▸ **WORK TO BE COMPLETED**: Below are the records. Retype exactly the lines between the lines holding "Úloha z dynamického energetického" and "04 Août 2026", inclusive.

[AVAILABLE RECORDS]

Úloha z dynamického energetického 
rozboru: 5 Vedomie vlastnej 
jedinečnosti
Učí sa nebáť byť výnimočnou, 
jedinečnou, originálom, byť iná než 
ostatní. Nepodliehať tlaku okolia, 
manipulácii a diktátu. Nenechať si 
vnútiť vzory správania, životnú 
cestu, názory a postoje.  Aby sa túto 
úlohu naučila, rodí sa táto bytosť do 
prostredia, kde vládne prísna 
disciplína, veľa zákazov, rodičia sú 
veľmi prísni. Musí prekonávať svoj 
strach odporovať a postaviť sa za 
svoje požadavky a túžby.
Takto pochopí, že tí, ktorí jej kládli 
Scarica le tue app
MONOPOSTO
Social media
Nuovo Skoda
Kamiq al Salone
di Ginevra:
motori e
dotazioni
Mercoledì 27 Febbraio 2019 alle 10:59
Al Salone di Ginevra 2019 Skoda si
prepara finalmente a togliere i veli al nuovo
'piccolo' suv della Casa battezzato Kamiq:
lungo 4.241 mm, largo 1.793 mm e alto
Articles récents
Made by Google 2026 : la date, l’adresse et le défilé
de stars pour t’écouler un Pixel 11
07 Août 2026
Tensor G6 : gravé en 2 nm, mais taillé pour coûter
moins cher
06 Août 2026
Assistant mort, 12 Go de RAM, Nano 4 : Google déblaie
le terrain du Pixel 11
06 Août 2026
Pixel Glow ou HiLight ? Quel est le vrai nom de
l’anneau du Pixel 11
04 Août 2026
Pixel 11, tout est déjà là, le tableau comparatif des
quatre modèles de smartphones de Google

[/AVAILABLE RECORDS]
[AVAILABLE RECORDS]

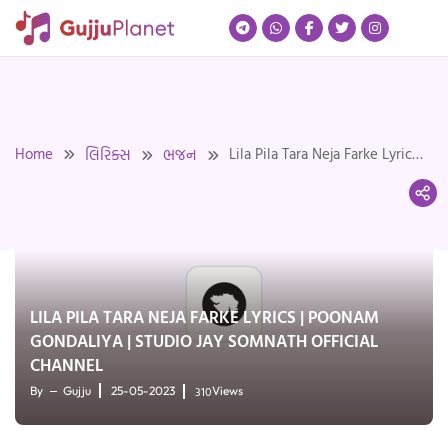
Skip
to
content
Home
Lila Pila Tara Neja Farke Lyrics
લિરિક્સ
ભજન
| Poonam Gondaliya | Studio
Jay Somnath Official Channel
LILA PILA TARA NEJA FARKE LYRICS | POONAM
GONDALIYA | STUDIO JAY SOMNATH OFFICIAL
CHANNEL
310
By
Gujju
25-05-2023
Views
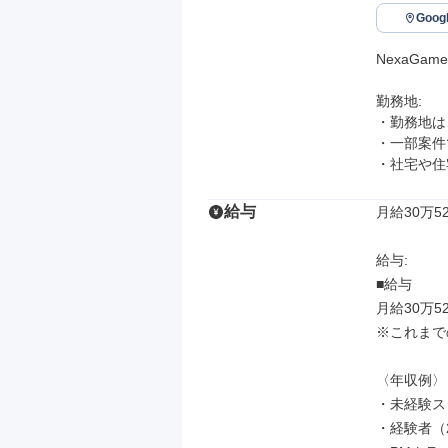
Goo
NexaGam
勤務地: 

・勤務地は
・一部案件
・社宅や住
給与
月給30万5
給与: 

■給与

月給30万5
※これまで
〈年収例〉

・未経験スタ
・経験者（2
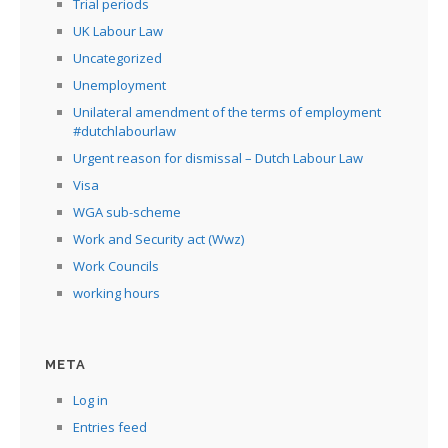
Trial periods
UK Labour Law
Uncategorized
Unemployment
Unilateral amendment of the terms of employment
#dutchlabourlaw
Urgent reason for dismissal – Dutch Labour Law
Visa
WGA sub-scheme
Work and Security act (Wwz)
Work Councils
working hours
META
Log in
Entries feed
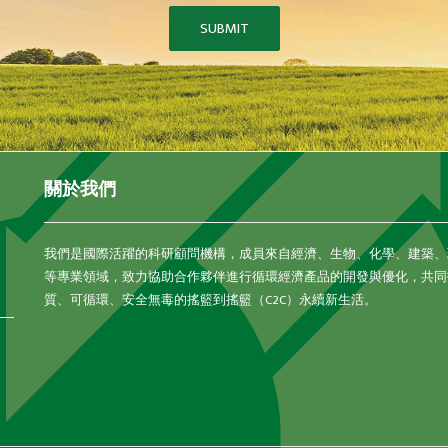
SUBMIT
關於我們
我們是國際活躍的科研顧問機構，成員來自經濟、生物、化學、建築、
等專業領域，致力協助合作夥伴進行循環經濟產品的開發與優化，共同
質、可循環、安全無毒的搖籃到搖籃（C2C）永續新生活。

[/AVAILABLE RECORDS]
[AVAILABLE RECORDS]

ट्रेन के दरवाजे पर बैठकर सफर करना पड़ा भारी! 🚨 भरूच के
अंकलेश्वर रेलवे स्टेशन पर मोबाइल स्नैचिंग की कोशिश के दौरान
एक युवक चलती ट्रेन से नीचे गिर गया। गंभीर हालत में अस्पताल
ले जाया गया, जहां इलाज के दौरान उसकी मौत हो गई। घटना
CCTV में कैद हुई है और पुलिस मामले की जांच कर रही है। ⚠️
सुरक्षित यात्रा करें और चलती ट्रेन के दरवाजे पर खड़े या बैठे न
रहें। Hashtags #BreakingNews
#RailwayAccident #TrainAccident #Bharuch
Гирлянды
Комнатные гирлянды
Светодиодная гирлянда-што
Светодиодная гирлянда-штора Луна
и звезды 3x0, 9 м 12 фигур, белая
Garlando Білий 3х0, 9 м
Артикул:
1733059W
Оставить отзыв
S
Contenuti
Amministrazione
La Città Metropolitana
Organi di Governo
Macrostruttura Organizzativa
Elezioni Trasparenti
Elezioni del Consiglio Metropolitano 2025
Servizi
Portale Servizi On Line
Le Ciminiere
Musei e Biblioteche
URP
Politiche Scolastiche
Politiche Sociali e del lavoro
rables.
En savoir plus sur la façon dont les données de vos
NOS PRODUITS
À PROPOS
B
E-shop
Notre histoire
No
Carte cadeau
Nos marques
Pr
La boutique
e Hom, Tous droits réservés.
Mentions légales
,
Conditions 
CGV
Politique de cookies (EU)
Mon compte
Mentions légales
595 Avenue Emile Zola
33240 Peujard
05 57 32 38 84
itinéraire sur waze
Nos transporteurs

[/AVAILABLE RECORDS]

▸ **RESULT FOR THIS TASK**:
Úloha z dynamického energetického 
rozboru: 5 Vedomie vlastnej 
jedinečnosti
Učí sa nebáť byť výnimočnou, 
jedinečnou, originálom, byť iná než 
ostatní. Nepodliehať tlaku okolia, 
manipulácii a diktátu. Nenechať si 
vnútiť vzory správania, životnú 
cestu, názory a postoje.  Aby sa túto 
úlohu naučila, rodí sa táto bytosť do 
prostredia, kde vládne prísna 
disciplína, veľa zákazov, rodičia sú 
veľmi prísni. Musí prekonávať svoj 
strach odporovať a postaviť sa za 
svoje požadavky a túžby.
Takto pochopí, že tí, ktorí jej kládli 
Scarica le tue app
MONOPOSTO
Social media
Nuovo Skoda
Kamiq al Salone
di Ginevra:
motori e
dotazioni
Mercoledì 27 Febbraio 2019 alle 10:59
Al Salone di Ginevra 2019 Skoda si
prepara finalmente a togliere i veli al nuovo
'piccolo' suv della Casa battezzato Kamiq:
lungo 4.241 mm, largo 1.793 mm e alto
Articles récents
Made by Google 2026 : la date, l’adresse et le défilé
de stars pour t’écouler un Pixel 11
07 Août 2026
Tensor G6 : gravé en 2 nm, mais taillé pour coûter
moins cher
06 Août 2026
Assistant mort, 12 Go de RAM, Nano 4 : Google déblaie
le terrain du Pixel 11
06 Août 2026
Pixel Glow ou HiLight ? Quel est le vrai nom de
l’anneau du Pixel 11
04 Août 2026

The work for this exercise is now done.